Can you give an example, then we can work through it with you?
I don't think so, because with specific examples it's always easy simply to apply one of the rules and that answers the question, but what I'm looking to do is understand all the rules rather than how they apply, because I just don't know them yet.
OK, I can show what I've got when it comes to the acidity of H atoms (i.e. a more acidic H atom is one that is likeliest to dissociate or be removed by the base in solution). Please correct me on anything that is wrong:
1. Which atom is the H attached to? Let this atom be called X. Then in order of decreasing acidity of the H atoms attached to X, we have X=I, Br, Cl, S, P, F, O, N and C (I'm not entirely sure about the order of the "S, P, F, O" block).

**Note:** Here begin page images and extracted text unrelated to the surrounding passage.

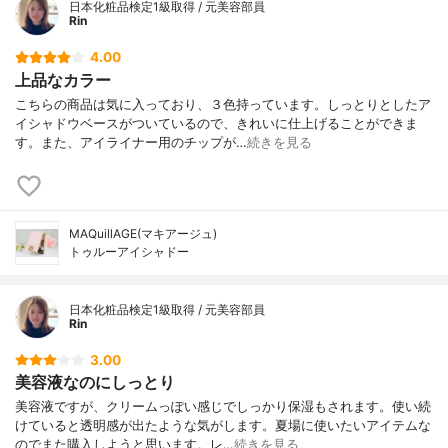
日本化粧品検定1級取得 / 元美容部員
Rin
4.00
上品なカラー
こちらの商品は気に入っており、３色持っています。しっとりとしたア
イシャドウベースがついているので、きれいに仕上げることができま
す。また、アイライナー用のチップが…
続きを見る
MAQuillAGE(マキアージュ)
トゥルーアイシャドー
日本化粧品検定1級取得 / 元美容部員
Rin
3.00
美容液なのにしっとり
美容液ですが、クリームっぽい感じでしっかり保湿もされます。使い続
けていると透明感が出たような気がします。夏場に使いたいアイテムな
のでまた購入しようと思います。レ…
続きを見る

2. If X is attached to the C from C=O, or C from C=C, the acidity is increased (C=O > C=C). In the general case where X is attached to the M
1 from M
1=M
2 (where M1 and M2 are two atoms), the more electronegative M
1 and M
2 are the more acidic the protons on X will be.
3. The presence of electronegative atoms near X increases acidity of protons on X. The closer they are the more acidic; the greater their electronegativity, the more acidic; the greater their number, the more acidic. (I think that's the rough order of precedence as well - the closeness is the most important factor, followed by their place in the electronegativity series, followed by how many of them there are.)
4. If X is attached to one of the C atoms from C≡C, the protons on it will be more acidic than if X were simply attached to C atoms single bonded. (The same applies even if, instead of C carbon, we have something like N nitrogen instead.)
There must be a few inaccuracies which I would appreciate if you could correct, but on the whole this is what I can glean from the textbook.
If you could help me with that first, we can move on later to how this relates to the opposite, which is likelihood of protonation rather than likelihood of dissociation.